NEW YORK (TheStreet) — The notion that high school students should study personal finance seems to make a lot of sense. After all, knowing how to balance a checkbook or review a credit statement or home mortgage bill is arguably as important as studying the Civil War or dissecting a frog.
That’s especially so as 8.2% of U.S. households (10 million total) did not have a bank account in 2011 and 20% were “underbanked” (24 million total), according to the Federal Deposit Insurance Corp..
The data suggest way too many Americans don’t possess the knowledge to handle their own money properly leaving them vulnerable to payday lenders and check-cashing companies that charge high interest for their services. Being underbanked also hurts a consumer’s ability to get loans and credit, even to get something as basic as a credit card.
More and more, the problem of financial illiteracy is a problem in the U.S., with the 52% of teens being able to balance a checkbook in 2007 dropping to 36% in 2011, according to Boston-based American Consumer Credit Counseling.
Apparently, parents and teenager have had enough, with 91% of Americans and 84% of teenagers saying personal finance should be a mandatory course in high school.
In one regard, parents are only too happy to steer the subject of money out of the home and into the nation’s schools — 33% of Americans say they would rather discuss the dangers of smoking and bullying than talk to their kids about bank accounts and credit cards.
“There is a growing financial literacy gap acknowledged by parents and teens alike,” says Steve Trumble, chief executive of American Consumer Credit Counseling. “Money is never an easy topic to discuss, but by not doing so we are failing to equip students with the necessary skills to succeed in the future.”
Parents and teens may be getting the message on money management lessons, but schools didn’t get the memo.
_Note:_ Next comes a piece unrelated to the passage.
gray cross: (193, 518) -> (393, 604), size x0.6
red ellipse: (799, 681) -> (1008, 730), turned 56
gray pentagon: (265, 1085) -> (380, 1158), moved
Right now, only six of 50 U.S. states require personal finance testing in public schools, although early data show that in those six states kids are coming out of high school with the tools needed to become good financial consumers and to “display positive financial behaviors and dispositions,” the ACCC says.
“Financially literate students translate into financially savvy adults” Trumble says. “There is tremendous value in personal financial education, especially in today’s struggling and unstable economy.”